YOUR GOAL: Every entry must be transcribed exactly. Pictures are not part of the copy.

DATA FOR THIS TASK:
= = = = = = =
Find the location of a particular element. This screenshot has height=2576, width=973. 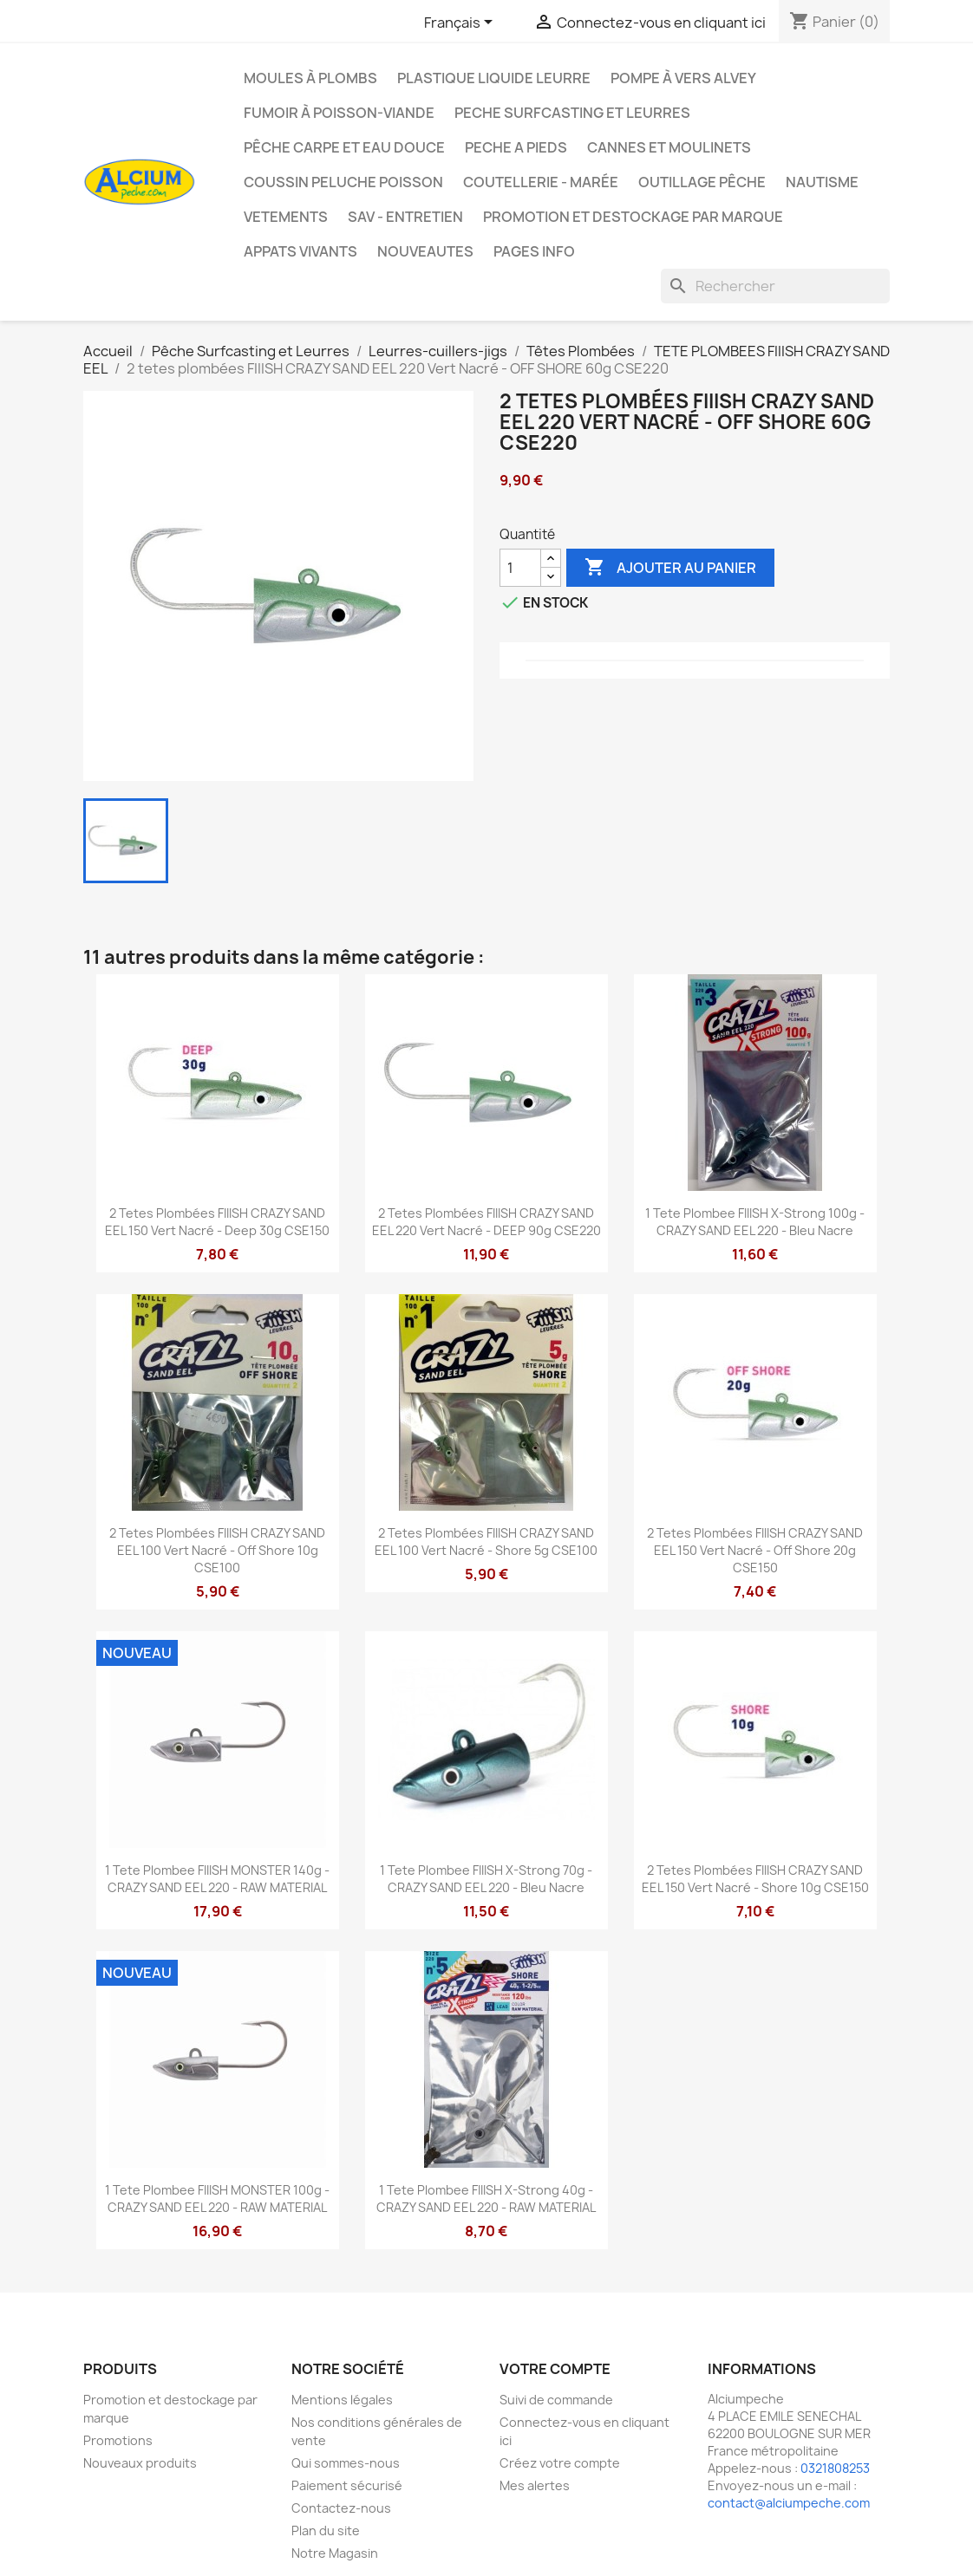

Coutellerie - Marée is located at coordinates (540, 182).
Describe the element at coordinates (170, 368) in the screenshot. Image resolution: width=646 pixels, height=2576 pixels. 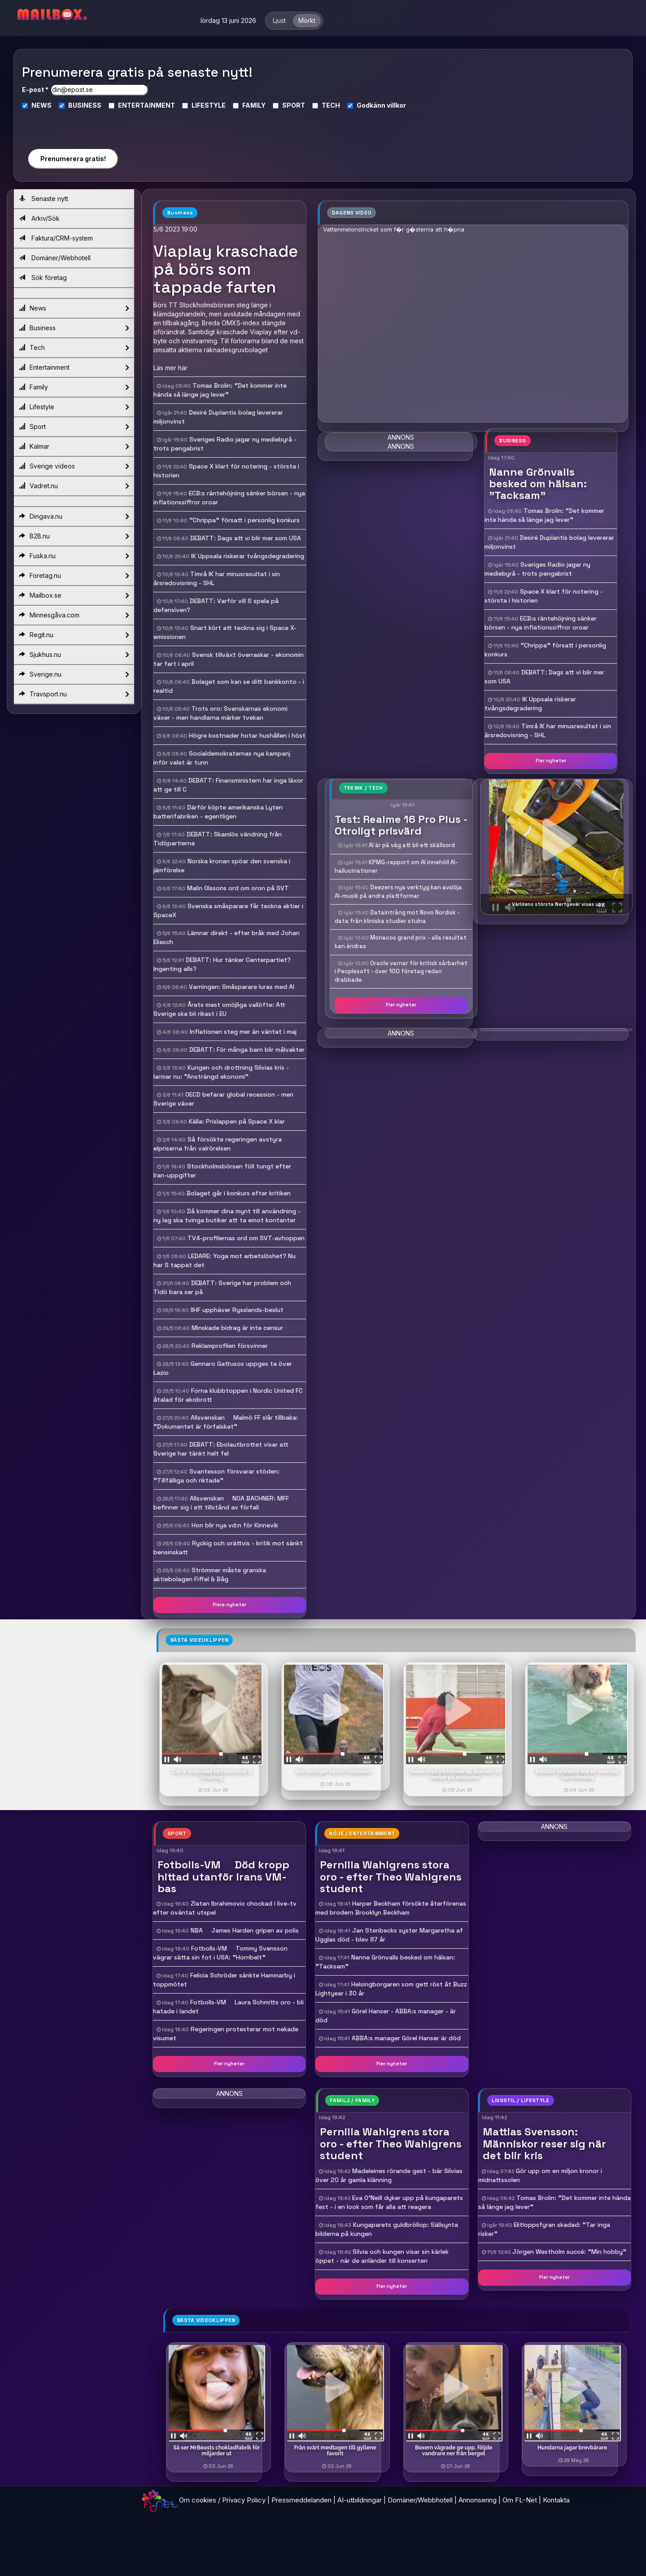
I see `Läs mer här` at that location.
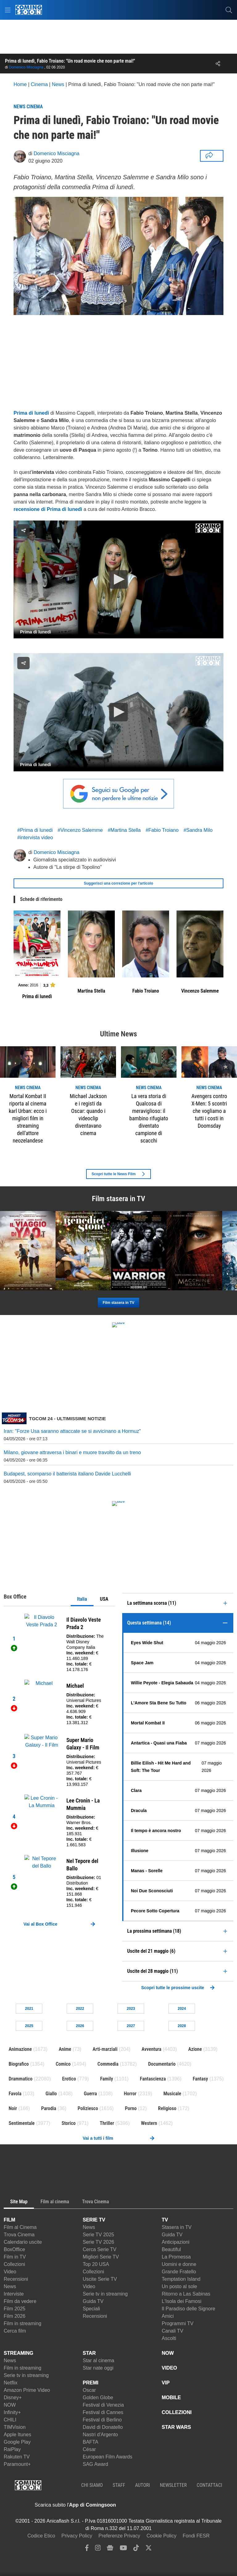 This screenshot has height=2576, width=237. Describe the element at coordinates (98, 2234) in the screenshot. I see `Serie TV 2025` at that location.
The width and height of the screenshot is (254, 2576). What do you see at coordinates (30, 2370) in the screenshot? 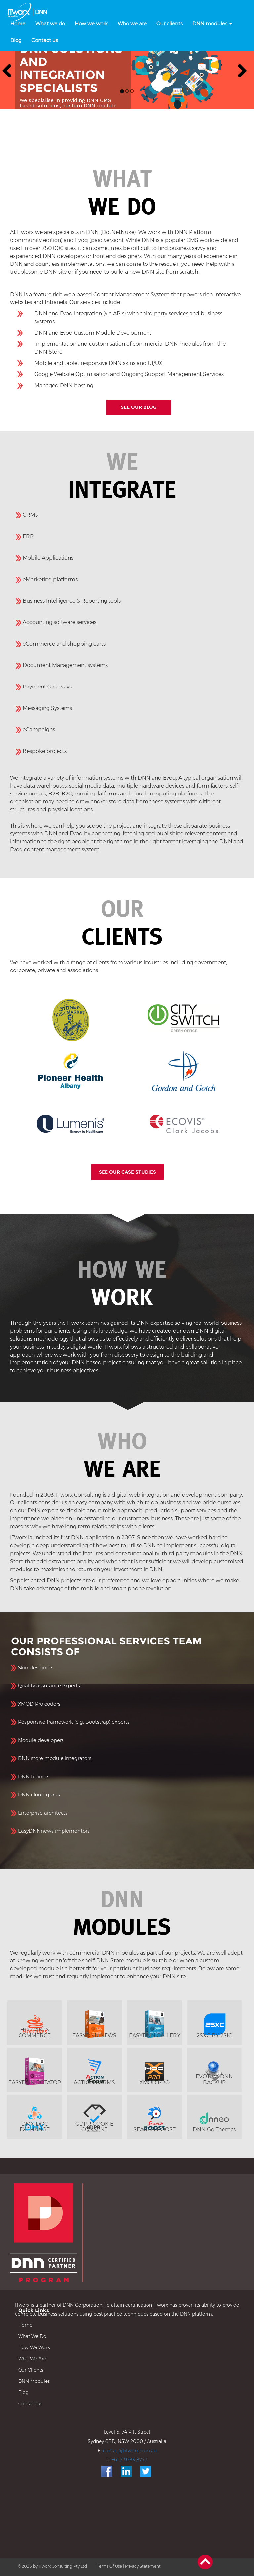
= = = = = = =
SOLUTION TO THE EXERCISE:
Find the location of a particular element. This screenshot has height=2576, width=973. 

Coutellerie - Marée is located at coordinates (540, 182).
Describe the element at coordinates (170, 368) in the screenshot. Image resolution: width=646 pixels, height=2576 pixels. 
I see `Läs mer här` at that location.
 This screenshot has height=2576, width=237. Describe the element at coordinates (98, 2234) in the screenshot. I see `Serie TV 2025` at that location.
The width and height of the screenshot is (254, 2576). What do you see at coordinates (30, 2370) in the screenshot? 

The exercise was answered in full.